Last month, KPMG released staggering data in its She’s Price(d)less report showing Australia’s gender pay gap nearing $1 billion per week or $51.8 billion per year. Now, they’re following up to say there’s a real opportunity for the government to improve gender equity with a wider use of GRB.
The approach requires the gender impact of revenue-raising and spending decisions to be assessed.
KPMG Australia national chairman, Alison Kitchen, says, “Gender responsive budgeting is a new concept that’s been adopted in a few countries around the world that basically says whenever there’s a piece of legislation, regardless of the topic, we should cast an eye over it and say does this impact women in different ways from men.”
“If it does, can we do some thinking before it comes in to say what additional design things we put into this policy that will overcome that problem?”
Both NSW and Victoria have incorporated some elements of GRB into their decision-making processes but more can be done.
While recent World Economic Forum data shows Australia has eliminated its gender gap in education attainment, it still lags well behind other governments in narrowing the gender gap in terms of economic opportunity. The data ranked Australia at 70th in equal economic opportunity compared to countries like New Zealand (27th), the US (30th) and Canada (40th).
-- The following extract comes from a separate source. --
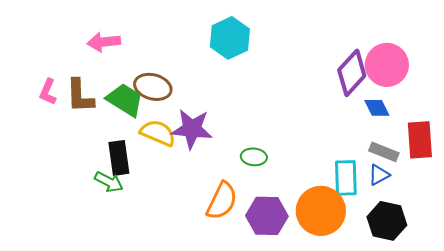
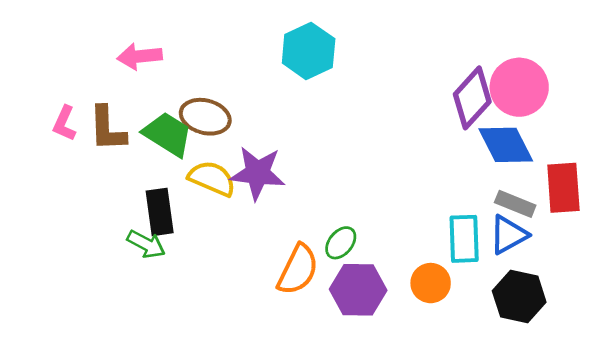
blue diamond: (377, 108) -> (506, 145), size x1.6
green ellipse: (254, 157) -> (341, 243), moved, turned -55
blue triangle: (379, 175) -> (508, 235), size x1.4
orange circle: (321, 211) -> (431, 283), size x0.6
In 2017, OECD research found over half of countries surveyed were using some degree of GRB. Austria made it a constitutional requirement, Sweden’s budget reports on the expected gender-related outcomes of government policies and Canada (a world leader in GRB) has enshrined gender budgeting in the government’s budget policies in an easy-to-understand manner.
Kitchen says Australia shouldn’t accept an international ranking of 70th in equal economic opportunity when there’s so much room for improvement by adopting GRB processes.
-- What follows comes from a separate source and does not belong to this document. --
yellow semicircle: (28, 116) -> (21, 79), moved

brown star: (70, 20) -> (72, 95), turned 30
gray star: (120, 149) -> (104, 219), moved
Over the past four years, KPMG Australia has provided the government with proposals to improve gender equity on things like childcare, superannuation, tax and parental leave, but progress has been slow.
KPMG recommends they take a more holistic approach with GRB to speed up the process.
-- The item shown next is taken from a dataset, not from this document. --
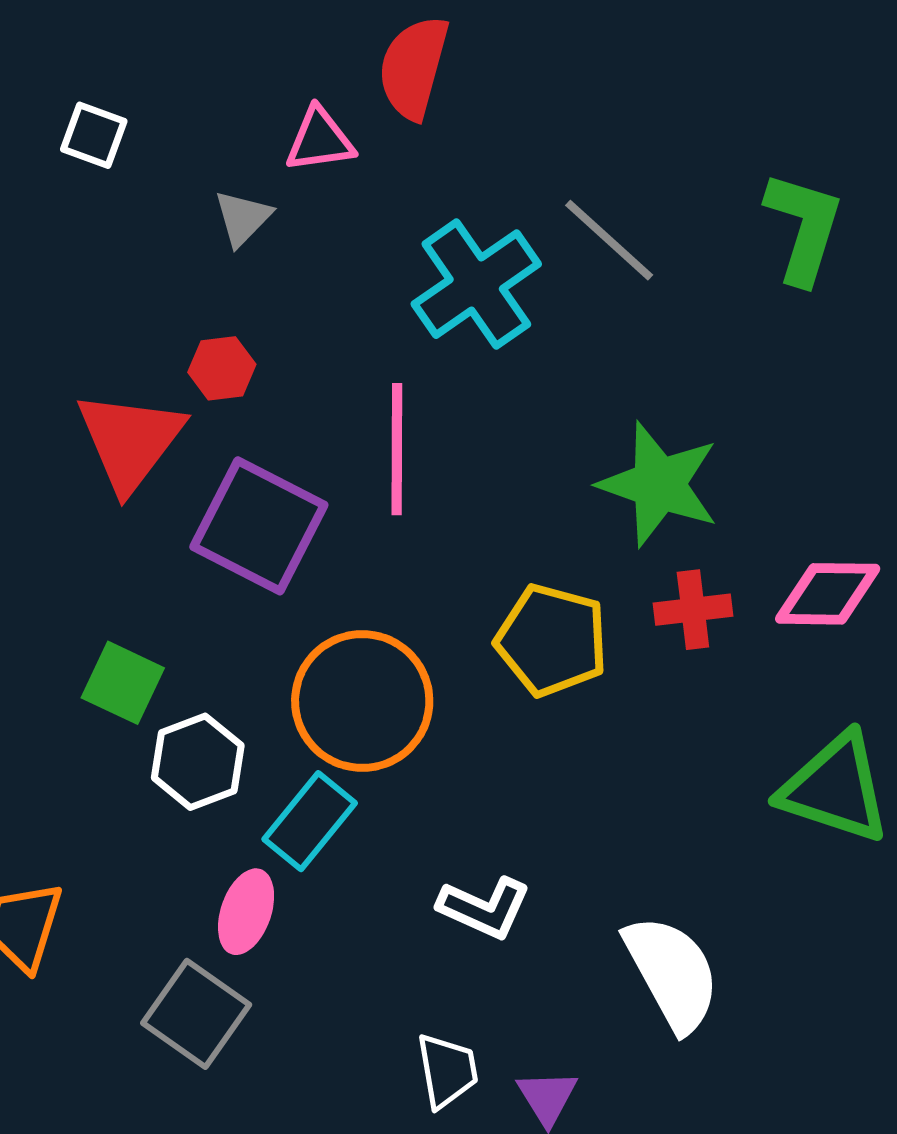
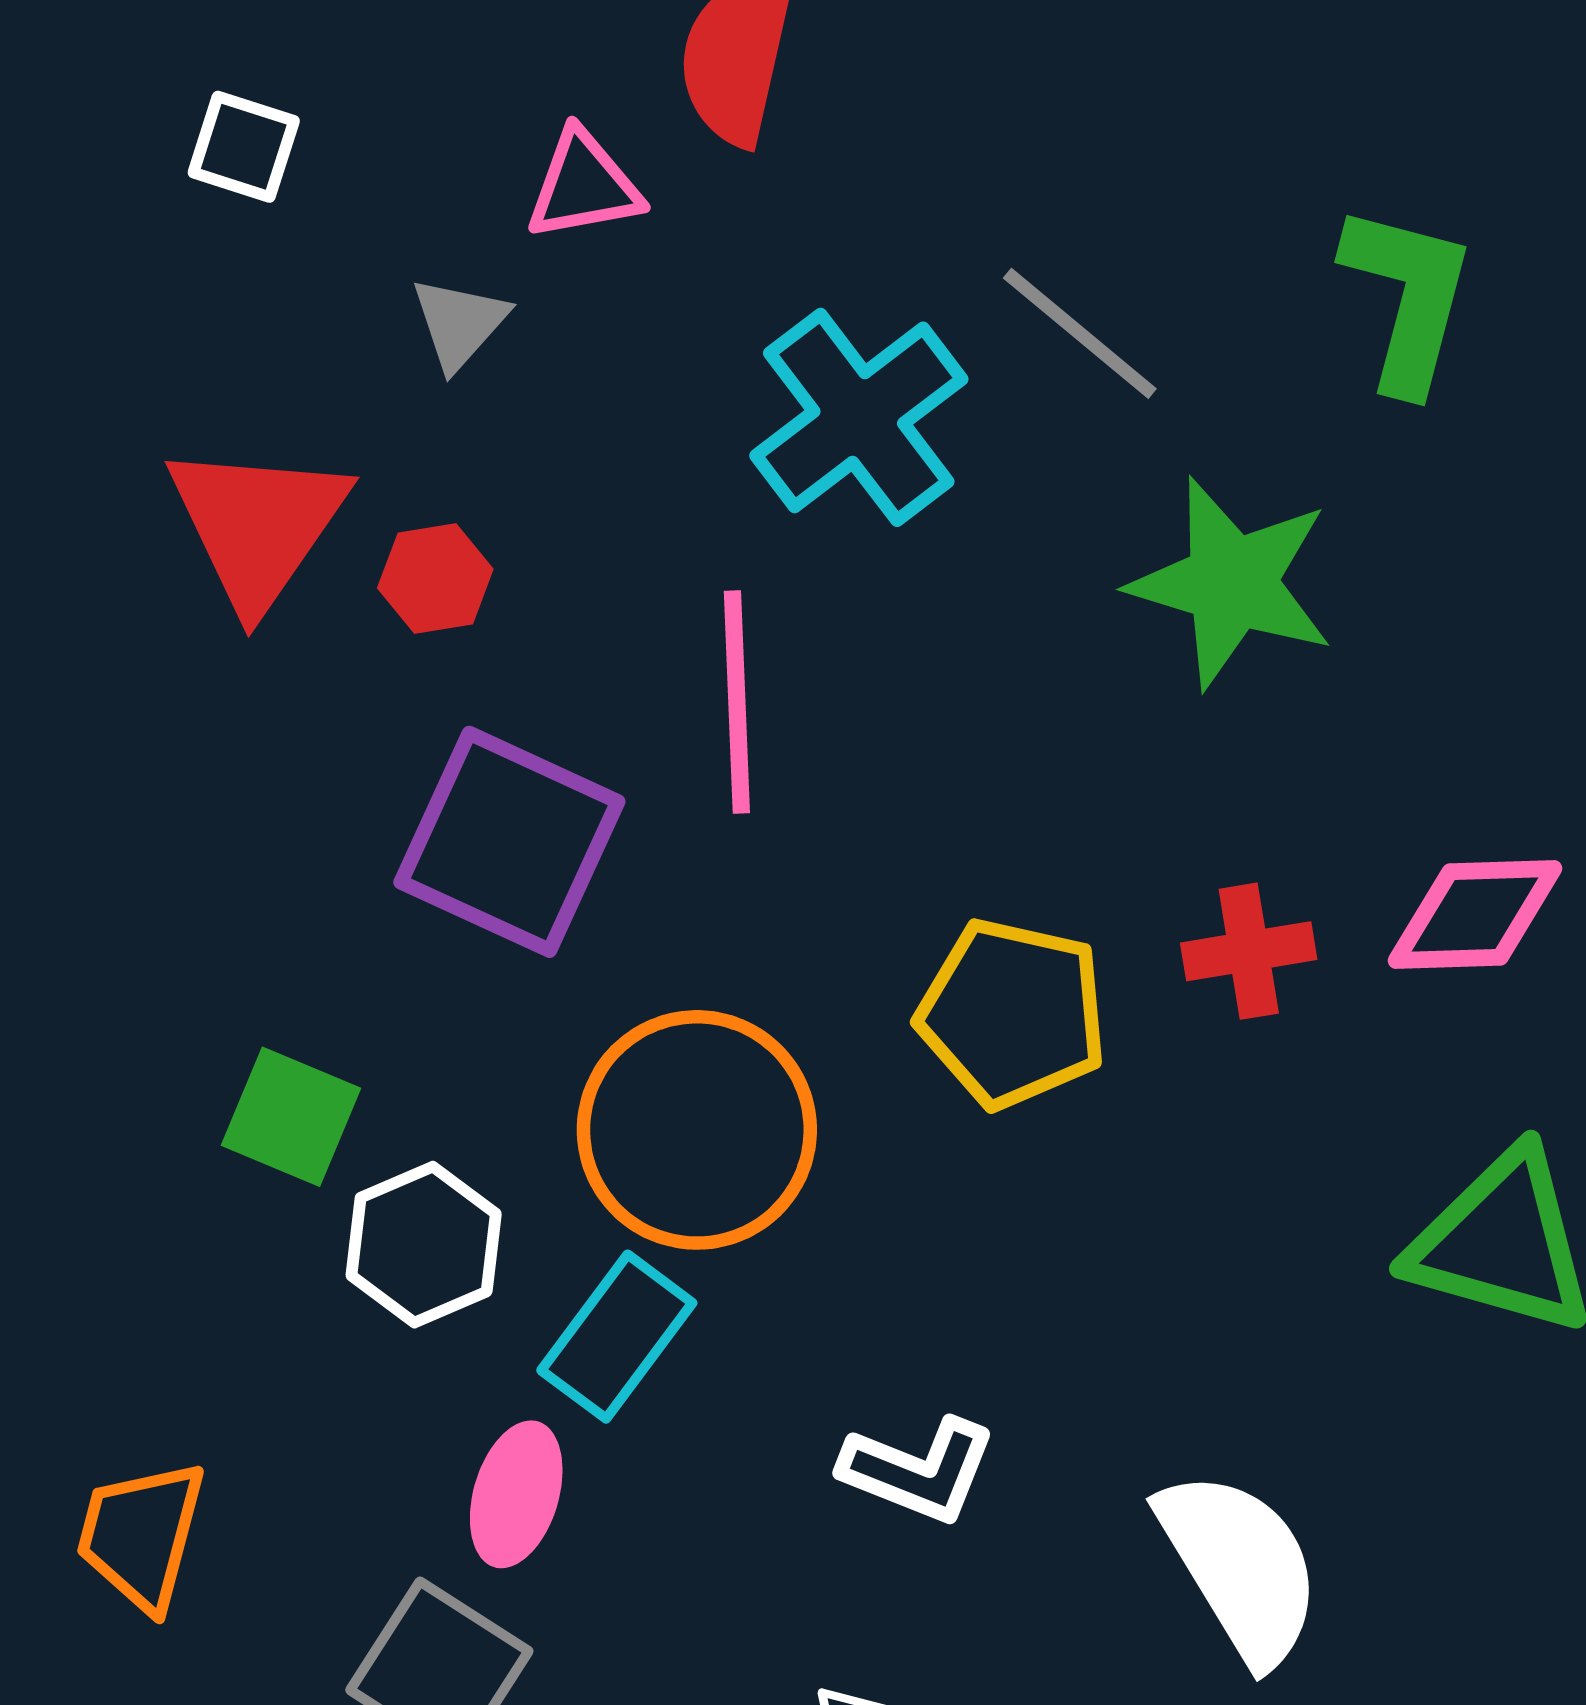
white square: (94, 135) -> (244, 147), moved
red triangle: (130, 441) -> (258, 525), moved
green star: (659, 484) -> (1232, 583), moved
This means applying GRB across a broad range of policy areas such as gender-informed resource allocation, gender-assessed budgets and needs-based gender budgeting.
Out of all three areas, KPMG sees ‘needs-based gender budgeting’ having the greatest impact on gender equity as it would highlight to the government the policy areas that should be highest priority and narrow the gender economic gap in the most efficient and effective way.
Some practical steps KPMG urges the Australian government to take to implement GRB include creating an inventory of gender-specific data, conducting gender equality assessments and publishing gender impact analyses.
Kitchen says this implementation of gender responsive budgeting “will help drive more holistic change. It is really a pervasive, ground-up concept. We should think differently, and have this lens on all future legislation.”
She’s optimistic about KPMG’s proposal to the Albanese government and thinks their openness to applying new approaches makes this a great time to start using this gender lens.